Учитель бойцов все еще казался неудовлетворенным.
— А сотрапезники? — сухо спросил он. — Как мы оплатим свои издержки?
Плацид хлопнул его по плечу с веселым смехом.
— Я буду с тобой откровенен, старый товарищ, — проговорил он. — К чему тайны между тобой и мной? Мы покинем столовую, с тем чтобы идти ко дворцу. Мы войдем вместе с осаждающими. Мне известны тайные покои императора; я могу стать во главе небольшого отряда и привести его прямехонько к царской особе. Там мы соберемся вокруг Вителлия и возьмем его священную личность под свою охрану. Гиппий, я заплачу по десять тысяч сестерциев за каждого из этих десяти, а ты сам назначишь плату за свои услуги. Но император не должен ускользнуть. Теперь ты понимаешь меня?
— Это не по моему вкусу, — отвечал тот, — но плата довольно хороша, а моим людям чем-нибудь надо жить. Мне хотелось бы только, чтобы дело было обставлено так, что во дворце мы встретили бы хоть какое-нибудь сопротивление, потому что гораздо легче убивать человека, когда у него шлем на голове и меч в руке!
— Ну!.. Это предрассудок! — смеясь, сказал трибун. — Эти мысли внушило тебе твое грубое ремесло. Кровь грязнит не больше, чем вино. И ты и я довольно-таки пролили ее на своем веку. Что за важность — перерезанное горло или бутылка пролитого фалернского вина? Плесни струей воды на эти мраморные плиты, и ты смоешь следы и крови и вина. Правду ли я сказал, Дамазипп? Но что с тобой? Твое лицо сделалось таким же белым, как твоя тога!

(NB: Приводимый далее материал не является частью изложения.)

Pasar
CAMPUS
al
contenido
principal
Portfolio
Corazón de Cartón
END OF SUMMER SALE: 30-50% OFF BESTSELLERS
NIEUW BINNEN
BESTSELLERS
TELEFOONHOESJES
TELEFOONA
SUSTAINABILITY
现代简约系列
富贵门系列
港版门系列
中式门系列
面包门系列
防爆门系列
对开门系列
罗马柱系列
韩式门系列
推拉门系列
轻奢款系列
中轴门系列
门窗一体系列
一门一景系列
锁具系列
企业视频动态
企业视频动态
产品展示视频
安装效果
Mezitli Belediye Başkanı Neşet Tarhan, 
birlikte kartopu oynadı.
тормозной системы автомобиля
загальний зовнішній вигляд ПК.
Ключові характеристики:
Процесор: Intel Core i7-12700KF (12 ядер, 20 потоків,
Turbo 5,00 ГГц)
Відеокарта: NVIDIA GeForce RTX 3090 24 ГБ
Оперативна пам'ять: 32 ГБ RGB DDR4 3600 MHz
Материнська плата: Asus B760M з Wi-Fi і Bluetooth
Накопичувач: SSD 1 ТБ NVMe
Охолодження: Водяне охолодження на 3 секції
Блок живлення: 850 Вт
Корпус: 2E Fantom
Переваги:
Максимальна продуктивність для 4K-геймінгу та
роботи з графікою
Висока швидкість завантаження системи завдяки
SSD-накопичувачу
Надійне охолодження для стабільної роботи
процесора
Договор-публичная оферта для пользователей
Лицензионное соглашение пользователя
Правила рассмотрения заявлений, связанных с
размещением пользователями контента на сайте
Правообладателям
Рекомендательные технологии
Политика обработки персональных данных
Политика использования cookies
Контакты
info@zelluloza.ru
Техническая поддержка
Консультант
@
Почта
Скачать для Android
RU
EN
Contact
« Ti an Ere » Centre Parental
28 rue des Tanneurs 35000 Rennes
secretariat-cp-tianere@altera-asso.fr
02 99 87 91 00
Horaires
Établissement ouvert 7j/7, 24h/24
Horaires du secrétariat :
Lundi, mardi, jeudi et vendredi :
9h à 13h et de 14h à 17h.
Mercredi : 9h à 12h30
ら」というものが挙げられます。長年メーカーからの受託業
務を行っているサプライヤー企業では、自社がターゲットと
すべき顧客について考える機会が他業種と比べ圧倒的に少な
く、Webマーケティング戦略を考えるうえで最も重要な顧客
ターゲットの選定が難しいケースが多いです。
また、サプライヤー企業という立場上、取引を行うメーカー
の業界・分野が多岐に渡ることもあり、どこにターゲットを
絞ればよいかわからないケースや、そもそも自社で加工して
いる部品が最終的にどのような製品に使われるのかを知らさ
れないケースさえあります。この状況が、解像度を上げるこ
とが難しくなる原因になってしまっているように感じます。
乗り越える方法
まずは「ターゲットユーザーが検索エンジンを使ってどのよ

В самом деле, Дамазипп, пристально смотревший на те плиты, о которых только что упомянул его патрон, в эту минуту имел вид человека, пораженного ужасом. Рот отпущенника был открыт, щеки покрылись смертельной бледностью, и даже волосы его, казалось, поднялись от ужаса дыбом. Показав дрожащим пальцем на мраморные плиты, он мог только несколько раз пробормотать прерывающимся голосом:
— Пусть боги отвратят это предзнаменование!
Все остальные, взглянув по направлению его взгляда, были не менее его удивлены, видя, как узкая багровая струйка змеилась по гладкому белому мрамору, как будто самый камень протестовал против неестественных и бесчеловечных чувств трибуна. На мгновение все четверо оставались неподвижными. Наконец, Плацид бросился к бархатной портьере и, быстро отодвинув ее, открыл причину странного явления.
Внимательно прислушиваясь, не повторится ли снова имя, выведшее его из размышлений, Эска не проронил ни одного звука из этой мудрой беседы. Стоя одним коленом на земле и поджав под себя раненую ногу, он приложил ухо к складкам тяжелой портьеры и не переменил ни на йоту свою позу, до такой степени его внимание было живо и напряженно.